Data supplied:
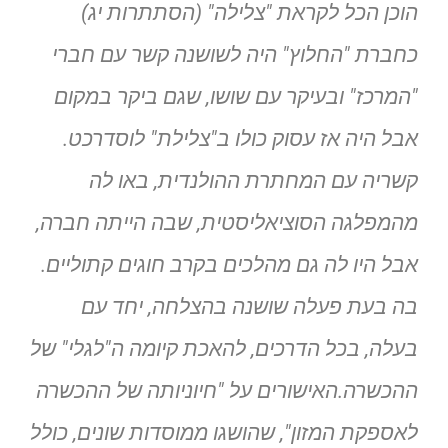
הוכן הכל לקראת "צלילה" (הסתתרות יג)
כחברת "החלוץ" היה לשושנה קשר עם חברי
"המרכז" ובעיקר עם שושו, שגם ביקר במקום
אבל היה אז עסוק כולו ב"צלילת" לוסדרכט.
קשריה עם המחתרת ההולנדית, באו לה
מהמפלגה הסוציאליסטית, שבה הייתה חברה,
אבל היו לה גם מהלכים בקרב חוגים קתוליים.
בה בעת פעלה שושנה בהצלחה, יחד עם
בעלה, בכל הדרכים, להאכת קיומה ה"לגלי" של
ההכשרה.האישורים על "חיוניותה של ההכשרה
לאספקת המזון", שהושגו ממוסדות שונים, כולל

Assignment:
Extract the full listing above verbatim; pictures are to be left out of the copy.

Answer for the task:
הוכן הכל לקראת "צלילה" (הסתתרות יג)
כחברת "החלוץ" היה לשושנה קשר עם חברי
"המרכז" ובעיקר עם שושו, שגם ביקר במקום
אבל היה אז עסוק כולו ב"צלילת" לוסדרכט.
קשריה עם המחתרת ההולנדית, באו לה
מהמפלגה הסוציאליסטית, שבה הייתה חברה,
אבל היו לה גם מהלכים בקרב חוגים קתוליים.
בה בעת פעלה שושנה בהצלחה, יחד עם
בעלה, בכל הדרכים, להאכת קיומה ה"לגלי" של
ההכשרה.האישורים על "חיוניותה של ההכשרה
לאספקת המזון", שהושגו ממוסדות שונים, כולל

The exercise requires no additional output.